◆ **About this task**:
Begin at the line containing "akureyri.net" in the entries below and end at the line containing "Telefon : 0507 055 30 05"; transcribe that range exactly and nothing outside it.

◆ **Data excerpts**:
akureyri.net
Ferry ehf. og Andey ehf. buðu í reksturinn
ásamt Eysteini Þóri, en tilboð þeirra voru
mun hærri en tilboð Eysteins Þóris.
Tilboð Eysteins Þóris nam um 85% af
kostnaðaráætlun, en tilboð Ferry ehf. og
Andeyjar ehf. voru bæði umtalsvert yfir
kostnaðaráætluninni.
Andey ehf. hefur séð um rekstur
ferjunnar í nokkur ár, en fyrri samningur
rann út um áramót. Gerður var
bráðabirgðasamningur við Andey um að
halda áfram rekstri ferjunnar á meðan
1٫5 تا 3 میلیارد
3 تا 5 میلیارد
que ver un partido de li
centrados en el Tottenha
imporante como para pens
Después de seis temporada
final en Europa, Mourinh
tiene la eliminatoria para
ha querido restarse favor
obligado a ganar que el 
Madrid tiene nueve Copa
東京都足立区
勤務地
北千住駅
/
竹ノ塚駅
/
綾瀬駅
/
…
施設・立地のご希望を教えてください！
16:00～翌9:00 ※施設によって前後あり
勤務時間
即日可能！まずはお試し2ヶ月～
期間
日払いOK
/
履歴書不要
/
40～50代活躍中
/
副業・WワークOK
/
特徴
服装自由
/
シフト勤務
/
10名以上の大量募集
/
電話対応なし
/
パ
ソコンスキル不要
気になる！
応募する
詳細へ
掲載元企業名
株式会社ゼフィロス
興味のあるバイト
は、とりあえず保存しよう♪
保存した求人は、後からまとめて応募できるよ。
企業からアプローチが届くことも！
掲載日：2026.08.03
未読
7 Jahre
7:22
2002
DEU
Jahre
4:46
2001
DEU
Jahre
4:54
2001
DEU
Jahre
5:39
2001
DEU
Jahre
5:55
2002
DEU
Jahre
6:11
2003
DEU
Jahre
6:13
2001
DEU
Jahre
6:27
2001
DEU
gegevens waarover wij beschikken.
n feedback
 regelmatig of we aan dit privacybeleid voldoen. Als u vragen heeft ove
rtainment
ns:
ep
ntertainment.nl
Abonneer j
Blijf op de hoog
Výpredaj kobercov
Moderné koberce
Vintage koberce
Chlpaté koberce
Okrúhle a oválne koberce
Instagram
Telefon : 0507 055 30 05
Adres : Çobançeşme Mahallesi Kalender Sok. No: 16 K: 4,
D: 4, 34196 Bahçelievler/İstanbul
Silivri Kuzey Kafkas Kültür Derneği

==

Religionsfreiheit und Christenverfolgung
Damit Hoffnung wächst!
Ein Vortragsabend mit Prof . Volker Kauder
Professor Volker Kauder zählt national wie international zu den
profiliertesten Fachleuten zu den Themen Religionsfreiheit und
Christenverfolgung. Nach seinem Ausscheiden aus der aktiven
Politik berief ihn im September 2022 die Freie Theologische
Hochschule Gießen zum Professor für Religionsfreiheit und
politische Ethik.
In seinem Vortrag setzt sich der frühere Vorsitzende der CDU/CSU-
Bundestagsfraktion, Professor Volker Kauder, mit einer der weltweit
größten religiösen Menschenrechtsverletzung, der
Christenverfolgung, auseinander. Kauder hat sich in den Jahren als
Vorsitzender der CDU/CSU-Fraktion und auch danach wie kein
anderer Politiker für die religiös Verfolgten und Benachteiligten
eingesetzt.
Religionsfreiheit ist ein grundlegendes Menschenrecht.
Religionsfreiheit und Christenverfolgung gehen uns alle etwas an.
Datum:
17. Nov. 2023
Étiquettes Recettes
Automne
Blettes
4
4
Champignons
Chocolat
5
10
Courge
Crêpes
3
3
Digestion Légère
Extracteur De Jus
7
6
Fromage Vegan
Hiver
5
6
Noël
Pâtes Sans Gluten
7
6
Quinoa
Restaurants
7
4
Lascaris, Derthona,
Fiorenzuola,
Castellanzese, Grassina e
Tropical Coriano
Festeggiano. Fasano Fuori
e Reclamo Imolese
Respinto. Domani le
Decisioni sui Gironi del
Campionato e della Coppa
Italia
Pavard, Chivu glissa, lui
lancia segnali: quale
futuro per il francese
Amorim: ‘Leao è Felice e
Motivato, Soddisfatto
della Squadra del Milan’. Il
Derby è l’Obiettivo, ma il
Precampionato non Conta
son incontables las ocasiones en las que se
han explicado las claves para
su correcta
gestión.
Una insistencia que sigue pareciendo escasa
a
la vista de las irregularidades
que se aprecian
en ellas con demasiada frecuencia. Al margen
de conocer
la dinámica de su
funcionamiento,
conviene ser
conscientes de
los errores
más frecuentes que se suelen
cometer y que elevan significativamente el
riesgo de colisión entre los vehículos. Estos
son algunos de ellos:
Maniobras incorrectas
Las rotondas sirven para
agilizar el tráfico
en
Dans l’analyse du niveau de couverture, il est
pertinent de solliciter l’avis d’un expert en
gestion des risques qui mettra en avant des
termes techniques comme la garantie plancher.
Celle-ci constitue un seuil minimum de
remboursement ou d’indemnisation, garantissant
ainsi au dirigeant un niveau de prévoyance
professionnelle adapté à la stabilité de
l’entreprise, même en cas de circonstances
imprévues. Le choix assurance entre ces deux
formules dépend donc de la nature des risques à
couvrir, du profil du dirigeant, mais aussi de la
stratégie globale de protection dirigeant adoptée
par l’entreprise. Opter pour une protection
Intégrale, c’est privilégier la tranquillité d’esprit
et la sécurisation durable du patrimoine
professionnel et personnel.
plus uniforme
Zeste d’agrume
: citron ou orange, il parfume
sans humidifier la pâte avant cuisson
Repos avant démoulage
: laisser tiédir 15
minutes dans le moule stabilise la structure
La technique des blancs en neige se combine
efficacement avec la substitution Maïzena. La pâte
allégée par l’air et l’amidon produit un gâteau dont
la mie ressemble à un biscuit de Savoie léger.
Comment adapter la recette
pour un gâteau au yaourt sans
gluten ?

* * *

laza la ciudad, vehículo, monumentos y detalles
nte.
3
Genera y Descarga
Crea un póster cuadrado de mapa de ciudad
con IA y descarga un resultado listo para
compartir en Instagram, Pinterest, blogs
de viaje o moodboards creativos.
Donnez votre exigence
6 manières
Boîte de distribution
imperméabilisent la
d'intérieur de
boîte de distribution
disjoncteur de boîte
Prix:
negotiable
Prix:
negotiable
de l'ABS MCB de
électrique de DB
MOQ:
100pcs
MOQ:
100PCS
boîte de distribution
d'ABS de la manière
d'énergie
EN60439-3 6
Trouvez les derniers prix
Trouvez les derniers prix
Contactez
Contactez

◆ **Answer below**:
akureyri.net
Ferry ehf. og Andey ehf. buðu í reksturinn
ásamt Eysteini Þóri, en tilboð þeirra voru
mun hærri en tilboð Eysteins Þóris.
Tilboð Eysteins Þóris nam um 85% af
kostnaðaráætlun, en tilboð Ferry ehf. og
Andeyjar ehf. voru bæði umtalsvert yfir
kostnaðaráætluninni.
Andey ehf. hefur séð um rekstur
ferjunnar í nokkur ár, en fyrri samningur
rann út um áramót. Gerður var
bráðabirgðasamningur við Andey um að
halda áfram rekstri ferjunnar á meðan
1٫5 تا 3 میلیارد
3 تا 5 میلیارد
que ver un partido de li
centrados en el Tottenha
imporante como para pens
Después de seis temporada
final en Europa, Mourinh
tiene la eliminatoria para
ha querido restarse favor
obligado a ganar que el 
Madrid tiene nueve Copa
東京都足立区
勤務地
北千住駅
/
竹ノ塚駅
/
綾瀬駅
/
…
施設・立地のご希望を教えてください！
16:00～翌9:00 ※施設によって前後あり
勤務時間
即日可能！まずはお試し2ヶ月～
期間
日払いOK
/
履歴書不要
/
40～50代活躍中
/
副業・WワークOK
/
特徴
服装自由
/
シフト勤務
/
10名以上の大量募集
/
電話対応なし
/
パ
ソコンスキル不要
気になる！
応募する
詳細へ
掲載元企業名
株式会社ゼフィロス
興味のあるバイト
は、とりあえず保存しよう♪
保存した求人は、後からまとめて応募できるよ。
企業からアプローチが届くことも！
掲載日：2026.08.03
未読
7 Jahre
7:22
2002
DEU
Jahre
4:46
2001
DEU
Jahre
4:54
2001
DEU
Jahre
5:39
2001
DEU
Jahre
5:55
2002
DEU
Jahre
6:11
2003
DEU
Jahre
6:13
2001
DEU
Jahre
6:27
2001
DEU
gegevens waarover wij beschikken.
n feedback
 regelmatig of we aan dit privacybeleid voldoen. Als u vragen heeft ove
rtainment
ns:
ep
ntertainment.nl
Abonneer j
Blijf op de hoog
Výpredaj kobercov
Moderné koberce
Vintage koberce
Chlpaté koberce
Okrúhle a oválne koberce
Instagram
Telefon : 0507 055 30 05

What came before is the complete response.